Alle prossime elezioni, causa legge elettorale farlocca (e forse comoda), non ci sarà alcun vincitore, come già successo nelle ultime due legislature, dove non è stato eletto nessun premier indicato dagli elettori o candidato dai partiti. Si sono succeduti nell’ordine Letta Renzi Gentiloni Conte Conte Draghi. Nessuno immaginava alla vigilia che questi sei personaggi avrebbero guidato l’Italia per circa 10 anni. E invece è andata proprio così.
Alle prossime elezioni sarà uguale: non ci saranno vincitori, si farà l’intesa e diventerà premier un esponente politico di secondo piano del partito che prenderà più voti. Regnerà così la caciara, come al solito.
Alle elezioni politiche del 2013 il Partito Democratico candidò Bersani premier, non vinse, si fece l’accordo col PdL, e divenne premier Enrico Letta. Successivamente Matteo Renzi, con una manovra che ha diviso l’opinione pubblica, prese il suo posto. Dopo Renzi arrivò il turno di Gentiloni premier. Il Parlamento in quella legislatura ha sempre tenuto, bisognava essere comunque responsabili fino ai 4 anni, 6 mesi e un giorno, tempo necessario per maturare il diritto al vitalizio.
Passiamo alle elezioni del 2018: nessun vincitore, primo partito il M5S, che aveva candidato come premier Luigi Di Maio. Per l’ingovernabilità determinata dalla legge elettorale si è arrivati di nuovo alle larghe intese, e dall’accordo Lega-M5S è venuto fuori l’avvocato Giuseppe Conte, fino ad allora un perfetto sconosciuto nel mondo della politica.
Al primo governo Conte è succeduto un Conte bis con cambio della maggioranza (M5S-Pd). Terminato il secondo governo Conte, si era capito che la combinazione (alcuni li chiamano giochi di palazzo) per un’altra alleanza avrebbe rasentato il ridicolo. Però non si poteva andare a votare in anticipo. I tempi non erano ancora maturi per l’acquisizione del diritto alla pensione.
A questo punto si è pensato, quindi, di fare un calderone con tutti dentro e affidare la guida ad un tecnico: Mario Draghi. L’incarico è stato dunque affidato con un cronometro. Pazzesco.
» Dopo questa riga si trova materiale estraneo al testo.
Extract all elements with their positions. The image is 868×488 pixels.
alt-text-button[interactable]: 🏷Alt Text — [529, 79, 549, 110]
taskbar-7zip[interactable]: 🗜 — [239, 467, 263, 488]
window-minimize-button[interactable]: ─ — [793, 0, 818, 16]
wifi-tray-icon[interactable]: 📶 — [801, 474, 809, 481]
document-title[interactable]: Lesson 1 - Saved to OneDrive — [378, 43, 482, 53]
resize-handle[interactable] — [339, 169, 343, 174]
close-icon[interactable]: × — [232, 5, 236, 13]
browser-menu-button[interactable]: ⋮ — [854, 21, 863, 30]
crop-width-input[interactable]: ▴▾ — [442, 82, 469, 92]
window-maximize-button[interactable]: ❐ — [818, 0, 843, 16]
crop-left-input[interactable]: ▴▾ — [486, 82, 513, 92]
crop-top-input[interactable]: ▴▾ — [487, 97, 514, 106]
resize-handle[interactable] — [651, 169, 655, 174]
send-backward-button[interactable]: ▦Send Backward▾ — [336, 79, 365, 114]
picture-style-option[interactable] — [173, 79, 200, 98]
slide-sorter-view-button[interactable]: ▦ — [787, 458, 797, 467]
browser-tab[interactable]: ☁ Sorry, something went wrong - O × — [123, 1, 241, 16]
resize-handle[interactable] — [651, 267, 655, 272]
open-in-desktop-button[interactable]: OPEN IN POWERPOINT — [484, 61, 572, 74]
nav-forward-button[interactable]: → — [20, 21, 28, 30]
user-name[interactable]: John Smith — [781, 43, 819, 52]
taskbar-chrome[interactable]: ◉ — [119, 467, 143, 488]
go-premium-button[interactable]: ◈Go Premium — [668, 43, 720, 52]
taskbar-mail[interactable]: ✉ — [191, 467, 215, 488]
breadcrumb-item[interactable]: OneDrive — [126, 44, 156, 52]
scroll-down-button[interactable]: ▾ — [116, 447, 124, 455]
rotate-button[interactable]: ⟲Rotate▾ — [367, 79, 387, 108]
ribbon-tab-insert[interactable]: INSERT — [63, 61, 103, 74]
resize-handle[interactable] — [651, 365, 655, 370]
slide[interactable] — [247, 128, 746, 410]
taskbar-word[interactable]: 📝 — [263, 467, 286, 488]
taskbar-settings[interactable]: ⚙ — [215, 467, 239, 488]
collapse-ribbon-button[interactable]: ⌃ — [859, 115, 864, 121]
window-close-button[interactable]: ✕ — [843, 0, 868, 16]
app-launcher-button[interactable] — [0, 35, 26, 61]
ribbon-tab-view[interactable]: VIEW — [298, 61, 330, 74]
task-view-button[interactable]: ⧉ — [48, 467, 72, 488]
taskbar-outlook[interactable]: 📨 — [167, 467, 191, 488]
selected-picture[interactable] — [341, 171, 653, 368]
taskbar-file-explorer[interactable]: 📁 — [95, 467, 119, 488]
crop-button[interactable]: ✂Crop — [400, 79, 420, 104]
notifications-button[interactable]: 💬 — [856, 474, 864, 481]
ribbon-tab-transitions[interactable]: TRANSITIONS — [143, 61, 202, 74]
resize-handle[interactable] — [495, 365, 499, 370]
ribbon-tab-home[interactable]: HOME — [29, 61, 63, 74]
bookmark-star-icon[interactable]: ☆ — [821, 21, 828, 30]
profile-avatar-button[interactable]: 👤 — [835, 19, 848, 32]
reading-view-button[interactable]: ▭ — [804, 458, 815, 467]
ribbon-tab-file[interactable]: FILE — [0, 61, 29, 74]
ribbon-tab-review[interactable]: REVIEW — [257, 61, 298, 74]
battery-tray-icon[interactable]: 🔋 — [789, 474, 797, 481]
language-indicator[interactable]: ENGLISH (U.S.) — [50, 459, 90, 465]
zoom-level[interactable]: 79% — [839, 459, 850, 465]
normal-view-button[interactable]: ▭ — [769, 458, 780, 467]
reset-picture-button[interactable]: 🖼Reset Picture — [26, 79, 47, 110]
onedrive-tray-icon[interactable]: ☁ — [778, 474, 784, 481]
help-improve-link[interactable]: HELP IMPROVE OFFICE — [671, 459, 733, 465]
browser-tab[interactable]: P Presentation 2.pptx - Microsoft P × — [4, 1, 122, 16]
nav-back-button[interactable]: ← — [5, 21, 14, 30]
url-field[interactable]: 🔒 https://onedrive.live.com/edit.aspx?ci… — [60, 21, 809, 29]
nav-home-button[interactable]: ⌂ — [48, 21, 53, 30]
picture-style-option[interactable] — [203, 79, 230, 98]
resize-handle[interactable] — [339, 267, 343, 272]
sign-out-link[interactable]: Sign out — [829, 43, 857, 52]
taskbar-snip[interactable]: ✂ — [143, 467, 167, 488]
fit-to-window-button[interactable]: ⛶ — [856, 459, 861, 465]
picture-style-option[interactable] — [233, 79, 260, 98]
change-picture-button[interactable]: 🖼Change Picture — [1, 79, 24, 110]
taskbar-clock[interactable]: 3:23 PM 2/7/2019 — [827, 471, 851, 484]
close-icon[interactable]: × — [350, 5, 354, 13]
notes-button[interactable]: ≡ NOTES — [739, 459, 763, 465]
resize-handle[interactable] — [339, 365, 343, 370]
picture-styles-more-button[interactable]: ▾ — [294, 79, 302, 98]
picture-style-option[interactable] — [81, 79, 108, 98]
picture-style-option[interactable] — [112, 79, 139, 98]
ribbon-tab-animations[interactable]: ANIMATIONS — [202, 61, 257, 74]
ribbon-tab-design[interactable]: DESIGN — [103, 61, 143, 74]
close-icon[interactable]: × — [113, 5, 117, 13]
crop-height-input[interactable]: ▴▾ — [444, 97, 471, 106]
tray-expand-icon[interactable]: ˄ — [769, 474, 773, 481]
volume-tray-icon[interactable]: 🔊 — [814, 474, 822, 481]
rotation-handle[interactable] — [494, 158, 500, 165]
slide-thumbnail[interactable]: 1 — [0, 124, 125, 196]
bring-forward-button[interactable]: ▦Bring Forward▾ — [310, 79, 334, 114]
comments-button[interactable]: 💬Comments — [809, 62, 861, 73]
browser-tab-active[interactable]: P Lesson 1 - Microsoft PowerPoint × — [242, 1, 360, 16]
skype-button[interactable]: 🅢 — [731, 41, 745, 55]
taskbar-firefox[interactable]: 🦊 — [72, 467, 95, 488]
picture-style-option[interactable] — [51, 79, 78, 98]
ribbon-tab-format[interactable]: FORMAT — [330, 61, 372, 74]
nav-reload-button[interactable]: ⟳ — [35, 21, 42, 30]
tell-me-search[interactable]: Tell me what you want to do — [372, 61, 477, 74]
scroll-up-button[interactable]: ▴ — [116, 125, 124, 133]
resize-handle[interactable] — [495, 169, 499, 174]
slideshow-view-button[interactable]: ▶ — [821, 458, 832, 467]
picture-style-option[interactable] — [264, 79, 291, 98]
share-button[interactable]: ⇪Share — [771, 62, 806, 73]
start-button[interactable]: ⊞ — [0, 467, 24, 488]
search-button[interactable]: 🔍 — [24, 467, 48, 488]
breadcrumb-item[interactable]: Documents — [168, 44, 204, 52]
Alle prossime elezioni andrà di nuovo così: FDI candiderà come premier Giorgia Meloni, la Lega Salvini, il Pd Letta, il M5S Conte (forse, se non si spaccano prima), FI Berlusconi, il centro Draghi (non credo accetterà) o Calenda. Non vincerà nessuno come al solito e verrà fuori il nome di un politico di secondo piano del partito che arriverà primo, com’è successo nelle due legislature precedenti. Quindi si partirà con un governo politico, e si terminerà con quello tecnico.
Cambieranno i governi ma non il Parlamento. Ovviamente durante la legislatura saranno tutti “responsabili” fino al raggiungimento dell’obiettivo, per cui niente elezioni. Giunti al traguardo, tutti a invocare elezioni subito, chi se ne frega se le agenzie di rating annunciano incertezza, se devono essere portati a termine degli adempimenti essenziali per il nostro Paese ecc.
Quando guardiamo all’estero notiamo come i leader di Stato durino tanti anni, Macron in Francia, la Merkel in Germania. La governabilità e la stabilità portano a ottimi risultati e rendono più credibili. In Italia siamo arrivati invece alla sessantasettesima crisi in sessantacinque anni. Io credo che si dovrebbe riflettere su questo, trovare una soluzione e cambiare la trama del film, che da comico rischia di diventare tragicomico.